- Task prompt:
The answer should consist of each line below that contains the word "ТАИЛАНД".

- Task data:

□ □ □ □

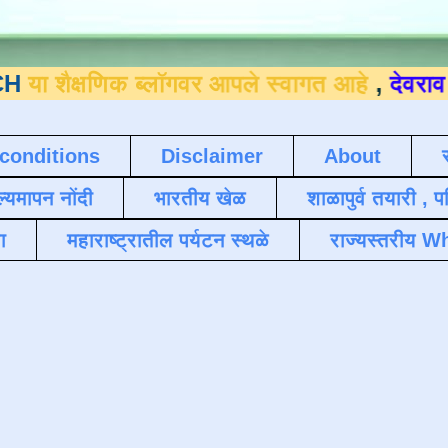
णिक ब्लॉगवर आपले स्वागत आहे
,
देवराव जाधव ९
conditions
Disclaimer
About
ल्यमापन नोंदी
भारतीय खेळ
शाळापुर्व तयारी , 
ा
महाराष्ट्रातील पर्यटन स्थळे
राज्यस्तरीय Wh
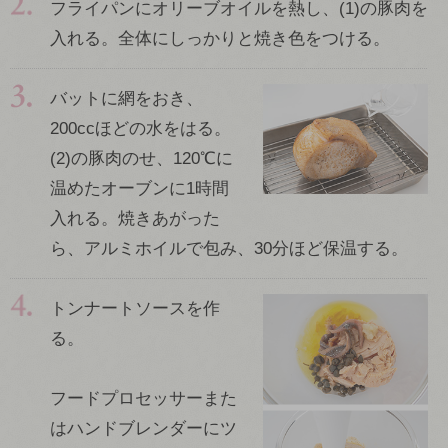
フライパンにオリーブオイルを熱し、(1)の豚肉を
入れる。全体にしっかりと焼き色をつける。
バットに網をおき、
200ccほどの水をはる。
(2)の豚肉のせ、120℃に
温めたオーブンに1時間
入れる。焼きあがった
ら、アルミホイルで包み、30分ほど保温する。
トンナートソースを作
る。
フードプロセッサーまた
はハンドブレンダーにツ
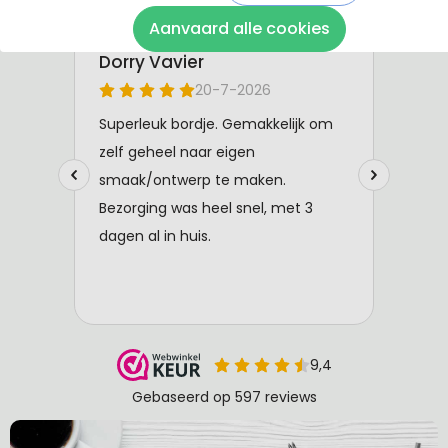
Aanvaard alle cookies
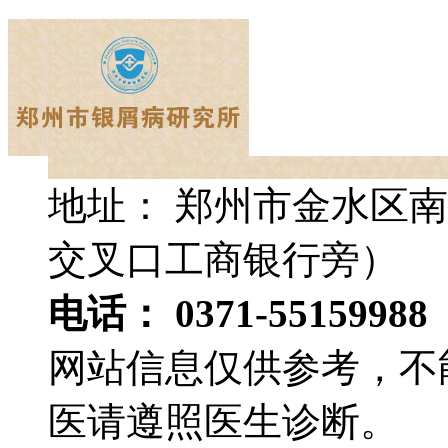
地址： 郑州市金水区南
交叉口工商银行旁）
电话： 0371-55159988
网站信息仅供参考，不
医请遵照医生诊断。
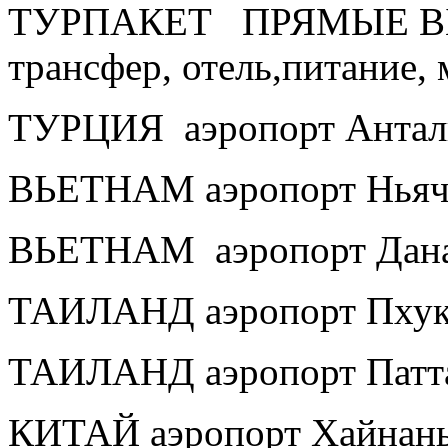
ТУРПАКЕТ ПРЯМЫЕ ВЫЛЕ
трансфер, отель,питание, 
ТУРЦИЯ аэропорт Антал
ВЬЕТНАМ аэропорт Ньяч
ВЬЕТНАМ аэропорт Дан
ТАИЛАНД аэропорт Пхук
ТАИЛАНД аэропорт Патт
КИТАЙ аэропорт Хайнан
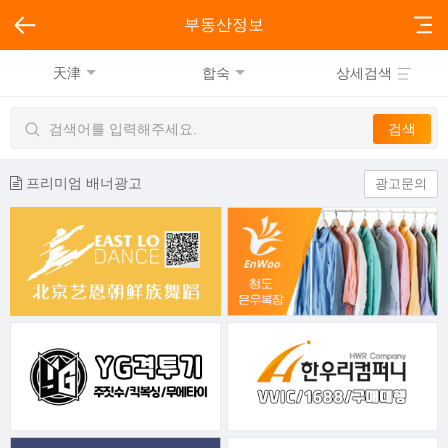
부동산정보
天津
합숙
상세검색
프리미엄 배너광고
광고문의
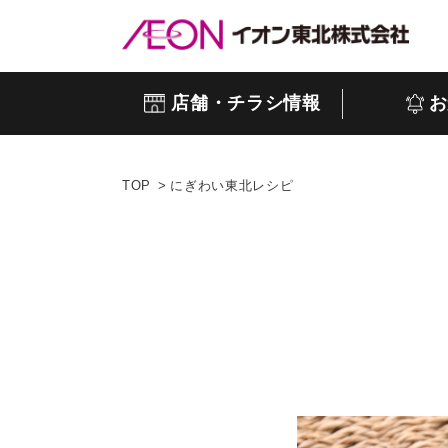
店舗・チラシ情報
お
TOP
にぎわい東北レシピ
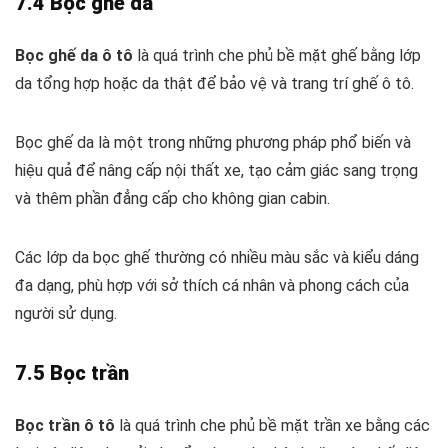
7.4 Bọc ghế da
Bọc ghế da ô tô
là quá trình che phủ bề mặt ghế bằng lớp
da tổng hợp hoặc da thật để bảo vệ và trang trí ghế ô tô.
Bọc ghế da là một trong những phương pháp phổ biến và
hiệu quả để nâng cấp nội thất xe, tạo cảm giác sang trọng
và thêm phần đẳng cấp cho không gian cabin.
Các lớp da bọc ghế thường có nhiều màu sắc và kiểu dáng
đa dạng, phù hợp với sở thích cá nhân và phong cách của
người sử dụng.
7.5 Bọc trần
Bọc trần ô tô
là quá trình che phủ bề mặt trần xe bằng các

□ □ □ □

- Exercise response:
ТАИЛАНД аэропорт Пхук
ТАИЛАНД аэропорт Патт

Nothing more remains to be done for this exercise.